Is there anything like a Massachusetts or New England Campus Police Association or group? Maybe a group that is specific for Campus Police Chiefs either in MA, or regionally, or even nationally? I am trying to locate the guy who was my Lt well over 40 years ago at Wellesley College PD. He gave me my first full time LE job and I'd like to say hello before either of us die off, since we are both now dinosaurs. I figure if I can contact such a group, maybe someone might remember him or know how to contact him. Any info appreciated. (I'm not putting his name here since this is a public forum.)


----------



## res2244

Home Massachusetts Chiefs of Police Association would be your best bet I think
Home Massachusetts Coalition of Police
American Federation of State, County and Municipal Employees (AFSCME) American Federation of State, County and Municipal Employees; Campus police in MA is sometimes bundled in with this union in a bargaining unit stangely, I think it has something to do with SSPO but i am not sure


----------



## res2244

Those only seem to be the only consistently updated websites of any union/group of LEOS in MA aside from the different county LEC's (Law Enforcement Councils such as CEMLEC, NEMLEC, SEMLEC etc.) that do SWAT and multi-jurisdictional assistance agreements between adjacent towns and cities


----------



## Joel98

There is MACLEA, Massachusetts Association of Campus Law Enforcement Administrators. This is a Chiefs group for campus PD’s.


----------



## msw

Joel98 said:


> There is MACLEA, Massachusetts Association of Campus Law Enforcement Administrators. This is a Chiefs group for campus PD's.

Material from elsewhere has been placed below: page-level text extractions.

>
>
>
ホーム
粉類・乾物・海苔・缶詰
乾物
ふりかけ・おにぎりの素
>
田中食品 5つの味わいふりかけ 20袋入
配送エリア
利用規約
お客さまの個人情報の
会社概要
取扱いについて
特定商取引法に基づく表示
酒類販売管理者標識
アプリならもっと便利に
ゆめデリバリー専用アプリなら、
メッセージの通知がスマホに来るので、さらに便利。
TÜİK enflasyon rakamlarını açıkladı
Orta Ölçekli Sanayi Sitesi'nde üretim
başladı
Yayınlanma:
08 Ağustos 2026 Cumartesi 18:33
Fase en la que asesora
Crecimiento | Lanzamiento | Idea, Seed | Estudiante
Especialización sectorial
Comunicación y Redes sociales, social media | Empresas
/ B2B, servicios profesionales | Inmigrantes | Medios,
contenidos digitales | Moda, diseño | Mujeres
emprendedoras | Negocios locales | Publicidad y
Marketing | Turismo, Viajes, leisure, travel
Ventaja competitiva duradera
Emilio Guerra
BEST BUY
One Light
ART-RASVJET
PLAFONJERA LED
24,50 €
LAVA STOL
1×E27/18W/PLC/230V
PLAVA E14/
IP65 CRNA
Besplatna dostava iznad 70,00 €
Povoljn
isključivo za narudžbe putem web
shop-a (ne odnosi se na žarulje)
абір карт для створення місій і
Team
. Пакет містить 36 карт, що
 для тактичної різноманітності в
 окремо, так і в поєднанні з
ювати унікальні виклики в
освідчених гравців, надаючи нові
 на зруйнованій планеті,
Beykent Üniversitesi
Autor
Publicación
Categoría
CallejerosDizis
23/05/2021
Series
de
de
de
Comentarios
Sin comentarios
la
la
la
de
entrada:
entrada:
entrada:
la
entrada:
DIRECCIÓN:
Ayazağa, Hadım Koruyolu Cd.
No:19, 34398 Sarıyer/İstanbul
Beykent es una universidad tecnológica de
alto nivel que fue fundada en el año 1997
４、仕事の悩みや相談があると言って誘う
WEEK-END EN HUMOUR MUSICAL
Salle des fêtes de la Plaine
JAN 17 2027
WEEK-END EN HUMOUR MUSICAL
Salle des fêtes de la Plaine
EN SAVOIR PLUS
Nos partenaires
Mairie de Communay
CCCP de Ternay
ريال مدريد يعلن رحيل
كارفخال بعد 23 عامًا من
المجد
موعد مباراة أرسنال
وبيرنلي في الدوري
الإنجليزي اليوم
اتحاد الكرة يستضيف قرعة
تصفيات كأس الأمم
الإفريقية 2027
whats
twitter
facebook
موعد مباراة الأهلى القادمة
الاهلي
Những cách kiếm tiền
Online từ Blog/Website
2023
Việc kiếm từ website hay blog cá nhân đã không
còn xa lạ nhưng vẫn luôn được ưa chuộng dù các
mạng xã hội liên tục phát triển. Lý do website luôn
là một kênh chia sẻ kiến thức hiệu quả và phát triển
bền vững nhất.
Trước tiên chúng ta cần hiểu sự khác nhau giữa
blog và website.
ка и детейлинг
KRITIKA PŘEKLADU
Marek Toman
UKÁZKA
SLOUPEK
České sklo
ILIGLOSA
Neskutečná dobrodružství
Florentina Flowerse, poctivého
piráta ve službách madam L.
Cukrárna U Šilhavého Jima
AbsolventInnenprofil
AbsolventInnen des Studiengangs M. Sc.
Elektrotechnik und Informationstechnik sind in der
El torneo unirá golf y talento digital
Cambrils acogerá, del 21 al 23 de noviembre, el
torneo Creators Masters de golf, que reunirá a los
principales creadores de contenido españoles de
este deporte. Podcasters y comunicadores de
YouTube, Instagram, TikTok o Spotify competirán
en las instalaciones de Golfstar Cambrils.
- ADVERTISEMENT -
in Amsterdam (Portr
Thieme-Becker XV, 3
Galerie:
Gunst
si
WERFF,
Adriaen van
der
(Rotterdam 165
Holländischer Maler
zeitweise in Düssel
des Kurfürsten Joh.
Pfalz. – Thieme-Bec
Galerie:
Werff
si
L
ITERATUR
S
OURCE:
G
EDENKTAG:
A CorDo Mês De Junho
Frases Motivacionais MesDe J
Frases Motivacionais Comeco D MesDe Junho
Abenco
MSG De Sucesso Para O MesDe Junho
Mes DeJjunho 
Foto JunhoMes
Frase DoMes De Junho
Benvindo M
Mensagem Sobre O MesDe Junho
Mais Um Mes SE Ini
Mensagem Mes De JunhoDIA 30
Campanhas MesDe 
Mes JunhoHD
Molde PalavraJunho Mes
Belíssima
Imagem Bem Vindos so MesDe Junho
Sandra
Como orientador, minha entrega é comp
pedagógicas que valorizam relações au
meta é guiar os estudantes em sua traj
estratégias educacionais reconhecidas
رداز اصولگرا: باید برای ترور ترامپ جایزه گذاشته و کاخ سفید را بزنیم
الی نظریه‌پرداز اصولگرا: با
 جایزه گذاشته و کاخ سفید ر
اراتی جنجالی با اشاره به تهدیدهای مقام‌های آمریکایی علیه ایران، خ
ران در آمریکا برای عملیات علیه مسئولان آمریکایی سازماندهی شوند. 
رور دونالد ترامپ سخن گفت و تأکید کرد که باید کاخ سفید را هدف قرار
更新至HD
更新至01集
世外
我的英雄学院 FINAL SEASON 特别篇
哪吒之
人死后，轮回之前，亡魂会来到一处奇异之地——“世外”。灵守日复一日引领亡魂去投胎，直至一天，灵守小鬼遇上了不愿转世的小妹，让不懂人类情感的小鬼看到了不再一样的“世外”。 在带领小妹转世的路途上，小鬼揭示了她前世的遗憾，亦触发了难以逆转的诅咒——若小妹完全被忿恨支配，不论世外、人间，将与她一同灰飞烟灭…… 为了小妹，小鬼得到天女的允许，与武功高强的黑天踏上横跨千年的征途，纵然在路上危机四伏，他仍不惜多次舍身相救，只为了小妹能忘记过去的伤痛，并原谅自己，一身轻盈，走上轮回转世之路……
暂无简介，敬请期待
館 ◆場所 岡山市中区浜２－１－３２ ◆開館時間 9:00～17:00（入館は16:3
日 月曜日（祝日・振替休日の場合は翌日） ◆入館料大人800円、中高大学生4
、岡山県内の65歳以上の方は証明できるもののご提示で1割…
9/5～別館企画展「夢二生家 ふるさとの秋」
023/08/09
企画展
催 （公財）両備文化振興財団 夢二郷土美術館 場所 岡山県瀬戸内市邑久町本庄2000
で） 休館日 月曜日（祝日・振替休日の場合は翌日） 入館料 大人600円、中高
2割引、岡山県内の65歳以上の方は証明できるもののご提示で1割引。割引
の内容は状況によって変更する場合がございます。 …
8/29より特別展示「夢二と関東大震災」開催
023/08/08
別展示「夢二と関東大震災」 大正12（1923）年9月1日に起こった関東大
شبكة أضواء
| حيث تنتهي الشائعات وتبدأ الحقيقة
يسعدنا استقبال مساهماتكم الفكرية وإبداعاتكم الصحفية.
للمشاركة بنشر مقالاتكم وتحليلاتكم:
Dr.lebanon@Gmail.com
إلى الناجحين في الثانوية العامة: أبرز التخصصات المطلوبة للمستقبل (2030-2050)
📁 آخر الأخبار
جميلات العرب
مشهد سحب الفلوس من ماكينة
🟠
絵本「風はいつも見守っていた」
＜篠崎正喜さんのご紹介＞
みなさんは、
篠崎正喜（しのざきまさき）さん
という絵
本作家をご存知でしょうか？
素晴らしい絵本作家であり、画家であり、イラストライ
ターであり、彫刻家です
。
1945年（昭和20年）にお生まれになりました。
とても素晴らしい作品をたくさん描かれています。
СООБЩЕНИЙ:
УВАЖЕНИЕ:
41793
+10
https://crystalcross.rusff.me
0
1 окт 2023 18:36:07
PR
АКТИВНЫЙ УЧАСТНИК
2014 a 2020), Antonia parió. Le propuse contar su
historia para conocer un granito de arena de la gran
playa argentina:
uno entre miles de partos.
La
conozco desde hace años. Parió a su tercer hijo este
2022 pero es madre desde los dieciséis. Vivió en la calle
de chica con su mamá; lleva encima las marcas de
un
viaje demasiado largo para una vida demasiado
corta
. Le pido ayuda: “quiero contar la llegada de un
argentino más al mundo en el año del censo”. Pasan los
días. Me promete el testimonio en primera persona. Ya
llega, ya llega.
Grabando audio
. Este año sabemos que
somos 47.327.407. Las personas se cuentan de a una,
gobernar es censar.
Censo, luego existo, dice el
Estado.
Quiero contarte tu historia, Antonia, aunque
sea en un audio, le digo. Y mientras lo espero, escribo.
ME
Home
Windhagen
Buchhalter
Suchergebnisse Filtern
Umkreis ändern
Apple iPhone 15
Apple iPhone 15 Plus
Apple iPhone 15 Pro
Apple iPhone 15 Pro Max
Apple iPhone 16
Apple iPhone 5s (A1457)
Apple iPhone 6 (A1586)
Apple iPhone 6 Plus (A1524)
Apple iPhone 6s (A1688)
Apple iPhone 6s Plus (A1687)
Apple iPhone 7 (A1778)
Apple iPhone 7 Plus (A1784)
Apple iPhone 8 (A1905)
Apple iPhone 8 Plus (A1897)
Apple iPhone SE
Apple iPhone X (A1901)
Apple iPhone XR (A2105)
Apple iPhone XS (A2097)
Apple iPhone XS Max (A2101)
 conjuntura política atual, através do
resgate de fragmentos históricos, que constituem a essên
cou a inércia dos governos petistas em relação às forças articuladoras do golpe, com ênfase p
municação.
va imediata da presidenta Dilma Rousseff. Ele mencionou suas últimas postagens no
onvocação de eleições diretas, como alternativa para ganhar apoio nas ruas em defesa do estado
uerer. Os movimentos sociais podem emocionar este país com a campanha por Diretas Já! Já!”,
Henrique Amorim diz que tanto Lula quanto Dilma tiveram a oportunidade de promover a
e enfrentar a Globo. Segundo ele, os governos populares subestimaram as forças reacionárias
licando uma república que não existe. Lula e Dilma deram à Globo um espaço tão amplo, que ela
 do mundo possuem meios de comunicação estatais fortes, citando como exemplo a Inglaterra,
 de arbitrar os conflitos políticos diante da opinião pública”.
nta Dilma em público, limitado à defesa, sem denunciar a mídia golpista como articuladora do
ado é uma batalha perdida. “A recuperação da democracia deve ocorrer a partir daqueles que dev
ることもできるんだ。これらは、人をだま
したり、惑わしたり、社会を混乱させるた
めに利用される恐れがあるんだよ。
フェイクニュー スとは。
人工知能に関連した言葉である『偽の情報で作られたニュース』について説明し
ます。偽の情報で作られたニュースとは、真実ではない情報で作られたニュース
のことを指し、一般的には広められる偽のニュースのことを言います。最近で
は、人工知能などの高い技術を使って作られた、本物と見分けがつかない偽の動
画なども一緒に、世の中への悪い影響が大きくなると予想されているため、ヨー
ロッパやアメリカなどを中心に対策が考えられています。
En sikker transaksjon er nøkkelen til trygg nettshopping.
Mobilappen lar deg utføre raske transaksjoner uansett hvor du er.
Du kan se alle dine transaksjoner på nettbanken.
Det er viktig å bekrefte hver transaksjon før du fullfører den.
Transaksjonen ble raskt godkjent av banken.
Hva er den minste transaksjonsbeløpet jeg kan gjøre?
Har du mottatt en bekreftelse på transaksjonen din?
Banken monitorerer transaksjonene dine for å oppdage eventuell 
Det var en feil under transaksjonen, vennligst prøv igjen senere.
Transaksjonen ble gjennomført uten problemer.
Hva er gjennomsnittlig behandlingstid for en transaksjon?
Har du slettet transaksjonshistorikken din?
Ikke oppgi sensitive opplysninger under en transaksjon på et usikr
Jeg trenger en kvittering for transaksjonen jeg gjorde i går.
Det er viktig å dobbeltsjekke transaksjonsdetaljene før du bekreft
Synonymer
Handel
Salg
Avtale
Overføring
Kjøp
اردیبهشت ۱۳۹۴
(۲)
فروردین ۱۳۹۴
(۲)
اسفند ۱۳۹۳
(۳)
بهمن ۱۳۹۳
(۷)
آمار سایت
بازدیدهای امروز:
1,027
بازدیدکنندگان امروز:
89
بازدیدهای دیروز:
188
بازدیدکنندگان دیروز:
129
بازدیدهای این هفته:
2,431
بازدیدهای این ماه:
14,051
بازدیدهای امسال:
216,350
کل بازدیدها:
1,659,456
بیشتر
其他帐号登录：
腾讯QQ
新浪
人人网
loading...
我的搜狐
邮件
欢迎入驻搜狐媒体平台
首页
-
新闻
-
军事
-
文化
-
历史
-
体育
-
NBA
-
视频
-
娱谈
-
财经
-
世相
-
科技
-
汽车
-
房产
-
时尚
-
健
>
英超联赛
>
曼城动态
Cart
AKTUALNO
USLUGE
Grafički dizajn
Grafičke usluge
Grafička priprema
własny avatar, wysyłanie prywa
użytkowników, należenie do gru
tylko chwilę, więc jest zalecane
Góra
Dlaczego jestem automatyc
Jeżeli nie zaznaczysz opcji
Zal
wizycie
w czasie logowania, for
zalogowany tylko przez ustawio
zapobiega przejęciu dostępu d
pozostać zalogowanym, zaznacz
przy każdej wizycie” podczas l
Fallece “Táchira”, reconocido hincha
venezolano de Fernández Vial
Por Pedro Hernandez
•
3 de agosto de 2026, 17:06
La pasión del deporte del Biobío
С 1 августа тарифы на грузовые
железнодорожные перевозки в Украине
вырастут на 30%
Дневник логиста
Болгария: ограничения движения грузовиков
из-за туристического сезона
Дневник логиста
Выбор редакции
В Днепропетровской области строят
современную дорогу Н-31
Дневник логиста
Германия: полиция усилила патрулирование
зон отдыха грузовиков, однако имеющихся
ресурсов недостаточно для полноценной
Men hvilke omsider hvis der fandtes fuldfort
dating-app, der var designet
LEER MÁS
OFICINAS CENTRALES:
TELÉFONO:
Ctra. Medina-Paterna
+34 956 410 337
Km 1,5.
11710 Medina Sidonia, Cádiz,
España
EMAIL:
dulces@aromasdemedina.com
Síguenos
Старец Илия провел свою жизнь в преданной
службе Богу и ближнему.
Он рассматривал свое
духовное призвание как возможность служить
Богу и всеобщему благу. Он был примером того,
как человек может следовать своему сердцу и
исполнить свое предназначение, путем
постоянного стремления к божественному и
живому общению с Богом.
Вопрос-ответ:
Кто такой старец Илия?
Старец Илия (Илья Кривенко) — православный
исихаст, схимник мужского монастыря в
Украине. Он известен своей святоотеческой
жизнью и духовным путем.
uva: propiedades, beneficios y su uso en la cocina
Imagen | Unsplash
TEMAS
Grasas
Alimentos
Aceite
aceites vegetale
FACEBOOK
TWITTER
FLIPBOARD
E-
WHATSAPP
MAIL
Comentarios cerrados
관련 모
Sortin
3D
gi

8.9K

That's kinda what I was looking for, something specific to campus LE, which is where I think he spent his career. I just went to their website and sent them a message on their "contact us" page, going to hope that something shakes out of that. Thanks.


----------



## CCCSD

NAMBLA. 




 Just kidding.


----------



## AB7

CCCSD said:


> NAMBLA.
> 
> Just kidding.


That jokes a little rusty by now, don't ya think?


----------



## CCCSD

Naaaahhh... Im SURE someone will bite...


----------